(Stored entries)
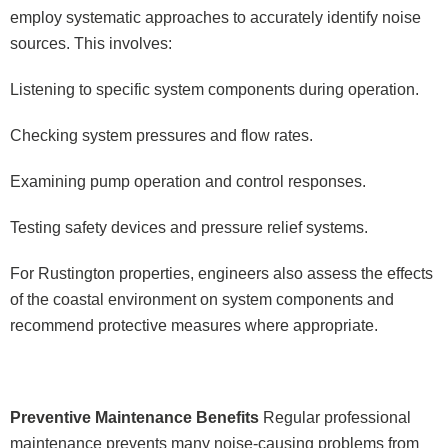
employ systematic approaches to accurately identify noise
sources. This involves:
Listening to specific system components during operation.
Checking system pressures and flow rates.
Examining pump operation and control responses.
Testing safety devices and pressure relief systems.
For Rustington properties, engineers also assess the effects
of the coastal environment on system components and
recommend protective measures where appropriate.
Preventive Maintenance Benefits
Regular professional
maintenance prevents many noise-causing problems from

WHAT TO DO:
The lines from the one holding "Testing safety devices" to the end of the entries are to be repeated exactly, with both ends included and nothing else.

SOLVED PROBLEM:
Testing safety devices and pressure relief systems.
For Rustington properties, engineers also assess the effects
of the coastal environment on system components and
recommend protective measures where appropriate.
Preventive Maintenance Benefits
Regular professional
maintenance prevents many noise-causing problems from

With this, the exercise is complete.